La sínfisis (del griego “crecer juntos”), (unión por cartílago fibroso) es una anfiartrosis, donde la unión entre los huesos se realiza mediante una lámina de tejido fibrocartilaginoso, a veces, éste se separa por láminas de tejido hialino (cuerpos vertebrales, sínfisis del pubis) que le permite una leve movilidad. Estas articulaciones son permanentes. En los casos en que varias sínfisis actúan de manera conjunta proveen de absorción de fuerzas de choque, flexibilidad y fuerza. Las sínfisis están localizadas en la línea media del cuerpo.

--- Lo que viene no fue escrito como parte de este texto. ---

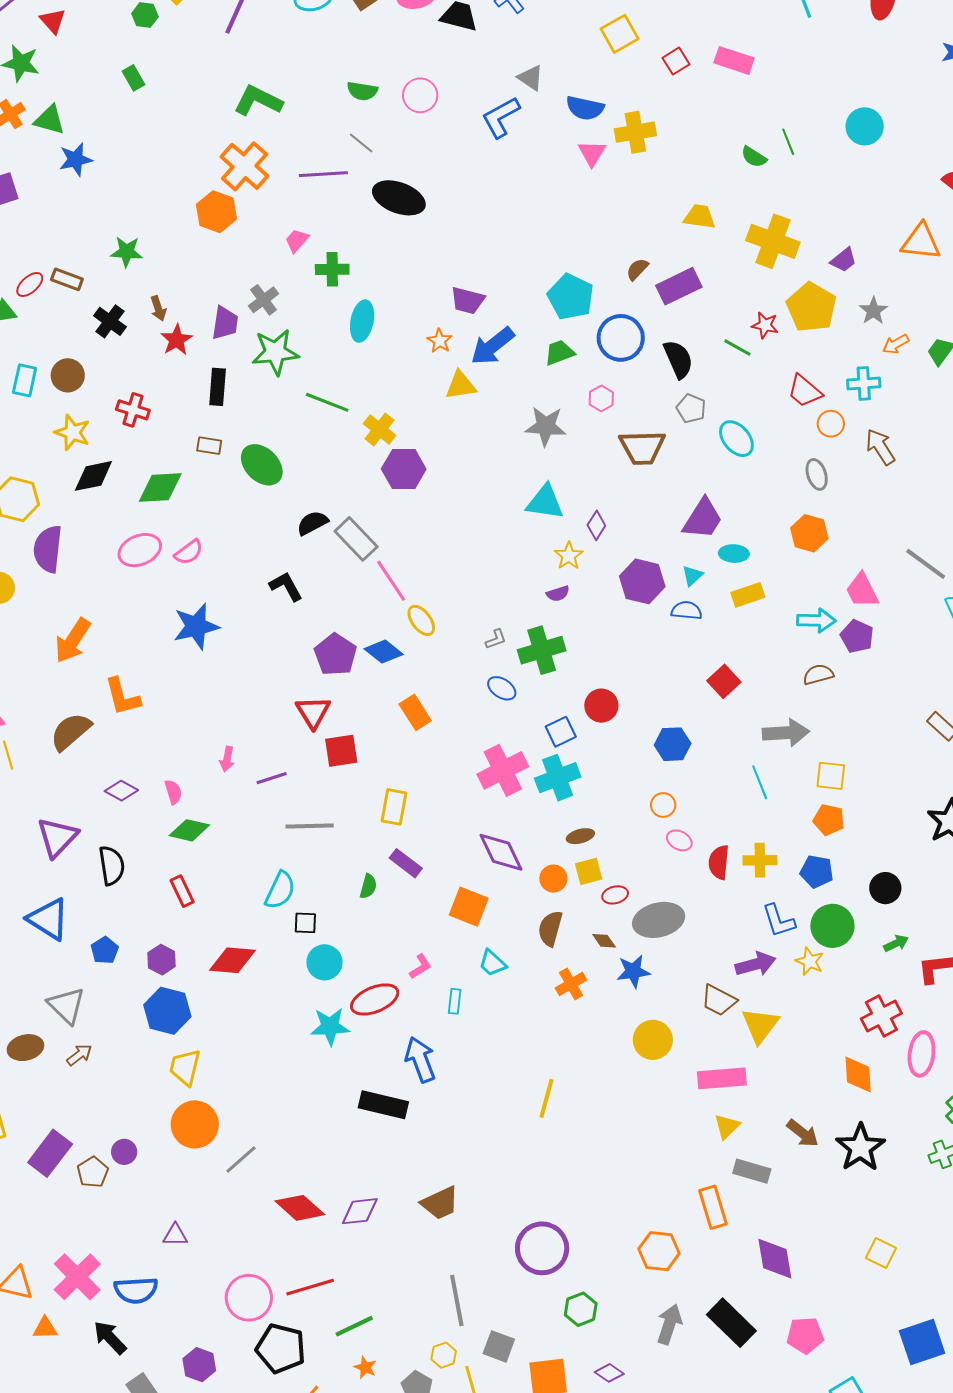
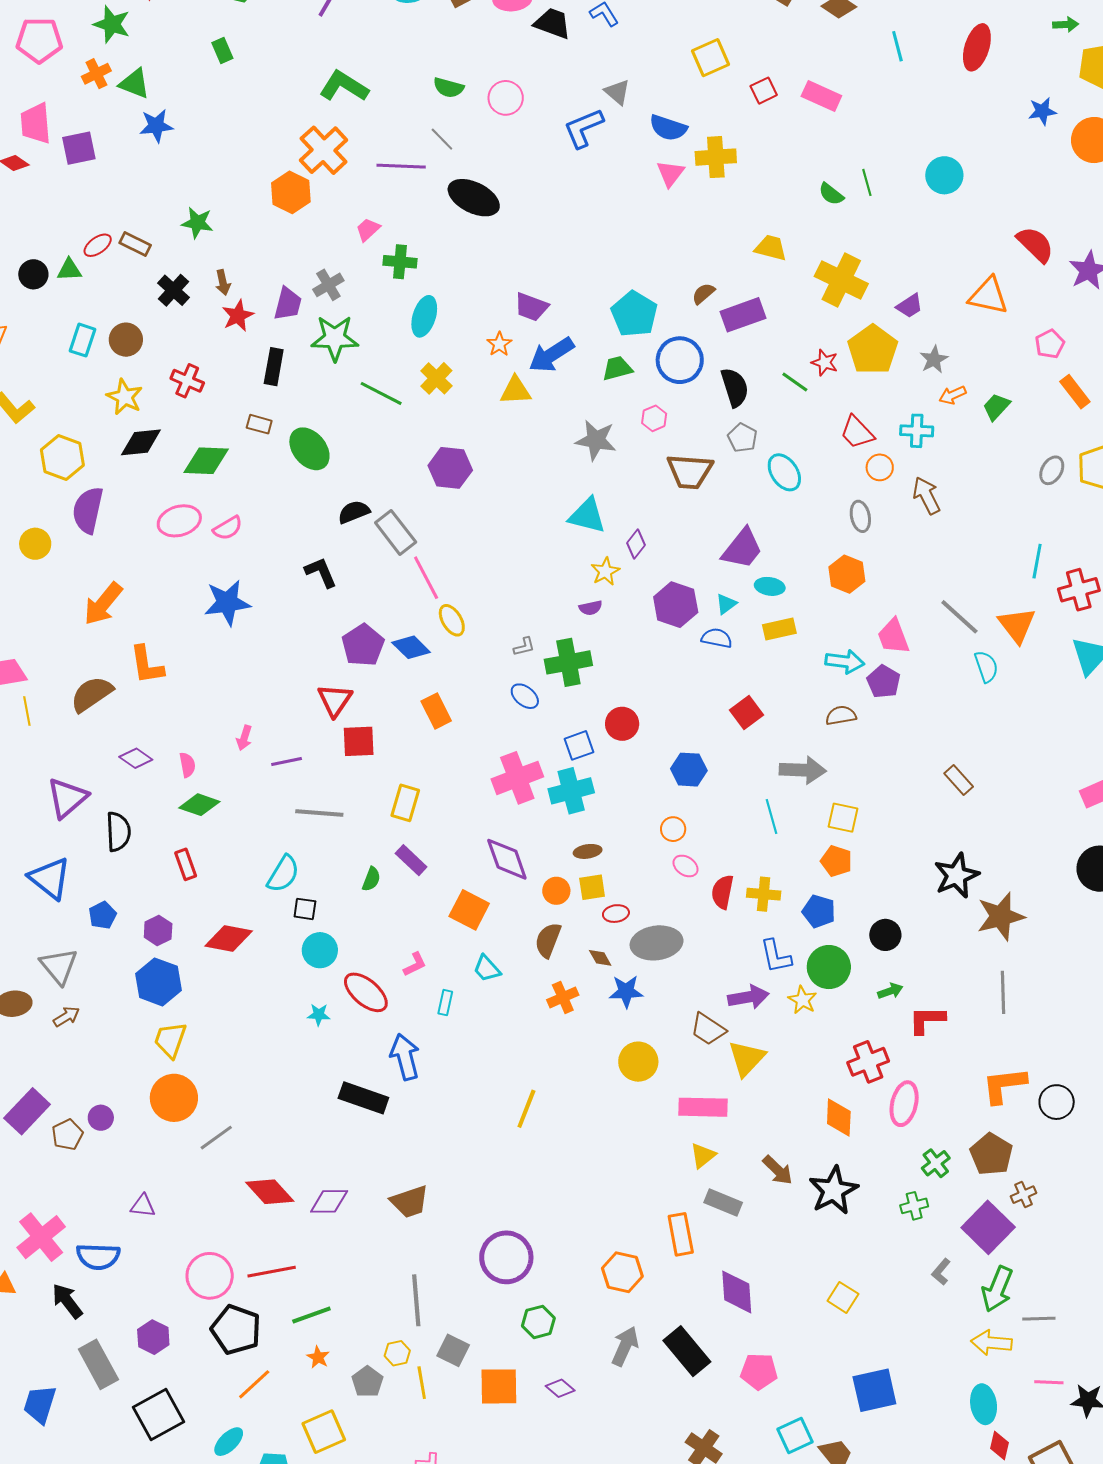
yellow cross: (380, 429) -> (436, 378), moved
red ellipse: (375, 1000) -> (366, 992), turned 57
cyan star: (330, 1027) -> (319, 1015), size x0.6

Este tipo de articulaciones se mantienen unidas por un cartílago elástico y presentan una movilidad escasa, como la unión de los huesos del pubis (la sínfisis del pubis), que durante el parto realiza un movimiento muy amplio, la articulación que existe entre los cuerpos de las  vértebras adyacentes y la unión entre mango y cuerpo del esternón.

Podemos diferenciar dos tipos:

a.- Anfiartrosis verdaderas: Las superficies articulares se encuentran recubiertas por finos discos de cartílago hialino, disco fibroso o cartilaginoso y ligamentos periféricos. Incluyen las articulaciones de los cuerpos vertebrales, la sacro-coccígea y la sacro-vertebral.

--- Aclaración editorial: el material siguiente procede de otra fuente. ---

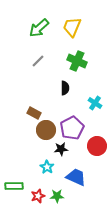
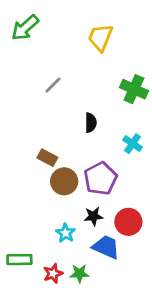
green arrow: (39, 28) -> (25, 28), moved
green cross: (77, 61) -> (134, 89), moved
red circle: (97, 146) -> (128, 222), moved
black star: (61, 149) -> (93, 216), moved

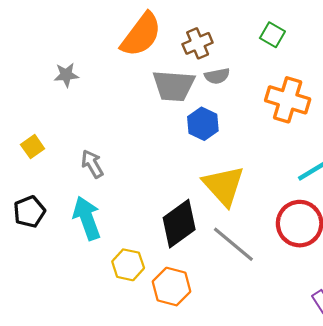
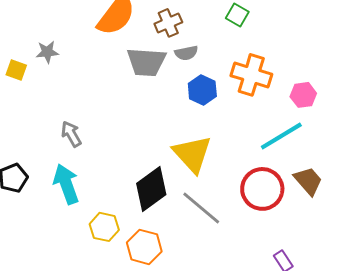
blue hexagon: (203, 124) -> (202, 90), moved
yellow square: (33, 147) -> (16, 70), moved, turned -35

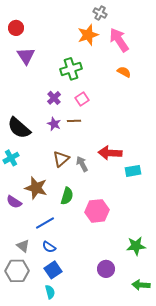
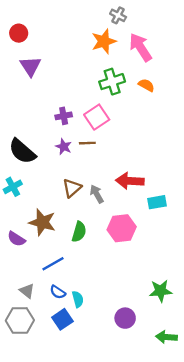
green cross: (71, 69) -> (112, 82), moved
purple cross: (54, 98) -> (64, 116), turned 32
pink square: (82, 99) -> (97, 117), size x1.5
pink hexagon: (97, 211) -> (122, 228), moved
cyan semicircle: (50, 292) -> (78, 299), moved

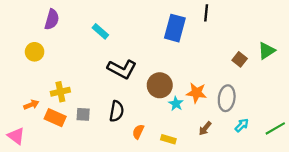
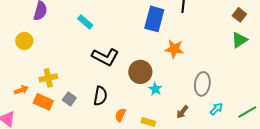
brown square: (240, 59) -> (239, 15), moved
orange star: (196, 93) -> (174, 49), moved
gray square: (83, 114) -> (69, 99), turned 32

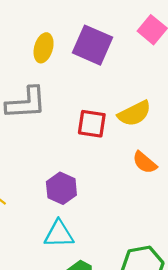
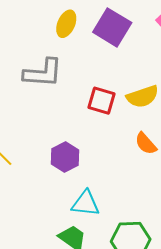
cyan triangle: (59, 234) -> (86, 203), moved

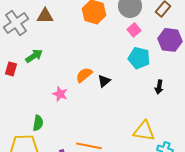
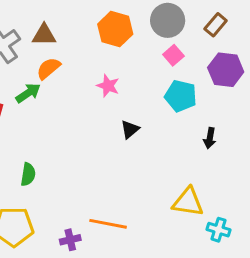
orange semicircle: (84, 75) -> (48, 68), moved
pink star: (60, 94) -> (108, 86), moved
green semicircle: (38, 123) -> (28, 174), moved

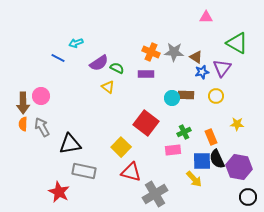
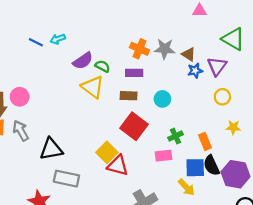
blue line: (58, 58) -> (36, 42), moved
yellow triangle: (108, 87) -> (93, 87), size x1.6
brown rectangle: (186, 95) -> (129, 96), moved
yellow circle: (216, 96) -> (222, 97), moved
red triangle: (131, 172) -> (118, 165), moved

b.- Diartroanfiartrosis: subtipo de articulación cuyas características le colocan entre las diartrosis y las anfiartrosis debido a su posibilidad de presentar una cavidad articular dentro del ligamento interóseo, como la articulación del pubis, la sacroilíaca y la esternal superior.

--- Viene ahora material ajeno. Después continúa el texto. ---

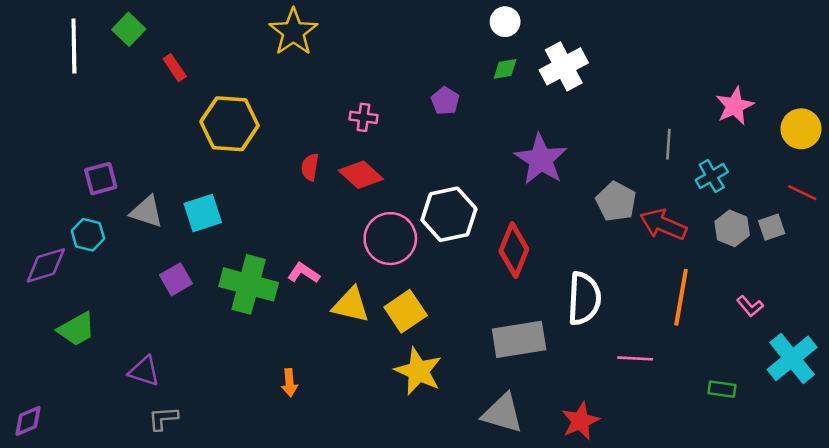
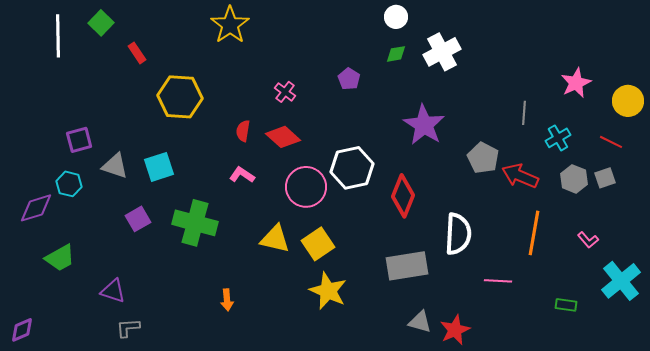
pink cross: (363, 117) -> (285, 92), turned 30
red line: (802, 193) -> (611, 142), moved
pink L-shape: (304, 273) -> (242, 175), moved
gray triangle: (503, 413) -> (420, 322), moved, size x0.7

C- DIARTROSIS O ARTICULACIONES MÓVILES:

El término diartrosis procede del griego día, separación, y arthron, articulación. Son las más numerosas en el esqueleto. Se caracterizan por la diversidad y amplitud de los movimientos que permiten a los huesos. Se encuentran generalmente entre los huesos largos: rodilla, codo, etc.

Tienen también la estructura más completa, donde podemos distinguir los siguientes elementos estructurales: cartilago articular o de revestimiento en ambas partes de la articulación, cápsula articular (cavidad articular que impide la unión directa entre los huesos que se articulan), ligamentos, membrana sinovial, líquido sinovial (que es una sustancia lubricante), rodetes o discos y meniscos.

Un ejemplo típico de diartrosis es la articulación glenohumeral, la articulación que une el húmero con la escápula. En el contorno de la cavidad glenoidea se halla el rodete marginal o rodete glenoideo. Las dos superficies articulares están unidas por la cápsula que se fija alrededor de la cavidad glenoidea de la escápula y del cuello anatómico del húmero. La cápsula está reforzada exteriormente por ligamentos extracapsulares e interiormente está tapizada por la sinovial. Son las más móviles y frágiles ya que son menos resistentes y más recubiertas.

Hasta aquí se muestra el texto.